Panelist warns about incomplete information

Second of two parts on a presentation on the events at Sandy Hook. The first part dealt with observations of a school guidance counselor and pastor. This part deals with the reactions of a psychologist.

To understand the events at Sandy Hook, it's important to remember Columbine.

Bradley R. Beckwith, MS, LPC, considers the massacre at Columbine High School to be "the best example in our national history: what happened and what we've learned from it."

Beckwith, of Whitehall, was part of a panel discussion on Sandy Hook that took place Jan. 10 at St. John's United Church of Christ, Fullerton. He began his portion of the presentation by asking the audience what they knew about Columbine.

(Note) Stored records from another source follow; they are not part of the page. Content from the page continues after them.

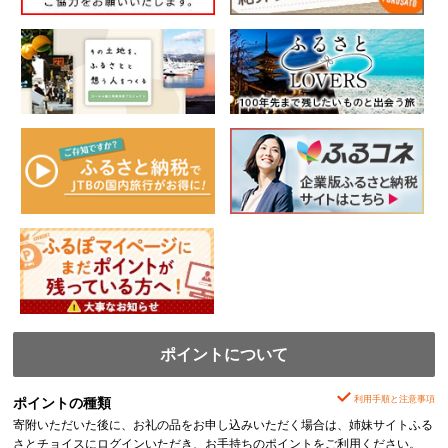
ポイントについて
利用手順と注意事項
ポイントの種類
寄附いただいた後に、お礼の品をお申し込みいただく場合は、姉妹サイトふる
さとチョイスにログインいただき、お手持ちのポイントをご利用ください。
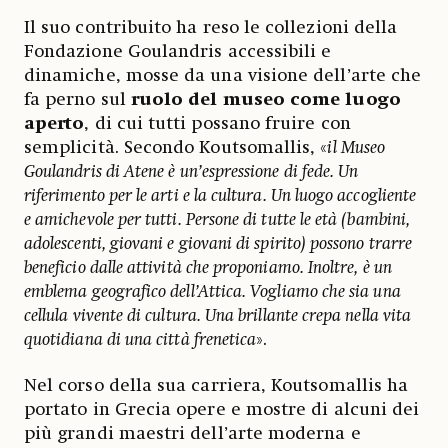
Il suo contribuito ha reso le collezioni della
Fondazione Goulandris accessibili e
dinamiche, mosse da una visione dell’arte che
fa perno sul
ruolo del museo come luogo
aperto
, di cui tutti possano fruire con
semplicità. Secondo Koutsomallis, «
il Museo
Goulandris di Atene è un’espressione di fede. Un
riferimento per le arti e la cultura. Un luogo accogliente
e amichevole per tutti. Persone di tutte le età (bambini,
adolescenti, giovani e giovani di spirito) possono trarre
beneficio dalle attività che proponiamo. Inoltre, è un
emblema geografico dell’Attica. Vogliamo che sia una
cellula vivente di cultura. Una brillante crepa nella vita
quotidiana di una città frenetica
».
Nel corso della sua carriera, Koutsomallis ha
portato in Grecia opere e mostre di alcuni dei
più grandi maestri dell’arte moderna e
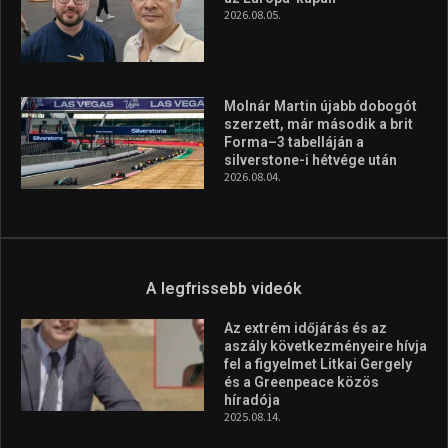
2026.08.05.
Molnár Martin újabb dobogót
szerzett, már második a brit
Forma–3 tabelláján a
silverstone-i hétvége után
2026.08.04.
A legfrissebb videók
Az extrém időjárás és az
aszály következményeire hívja
fel a figyelmet Litkai Gergely
és a Greenpeace közös
híradója
2025.08.14.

The answers given were proof that "initial information is how we form memories," said Beckwith, a licensed professional counselor and doctoral candidate in psychology. He added people are highly emotional and misinformed at the same time. The final Columbine report did not come out until 2005, six years after the tragedy.

"What we have learned," Beckwith said, "is that medication doesn't cause violence; mental health disorders aren't caused by violence."

"Bullying can cause reactive violence, but not the level that we saw at Columbine," he said.

Beckwith, who is employed by Forensic Treatment Services, works with murderers, rapists, people with history of assault, arsonists and ex-convicts trying to reintegrate back into society.

"I work with individuals with a severe pathology that can speak about violence in such a novel manner," he said.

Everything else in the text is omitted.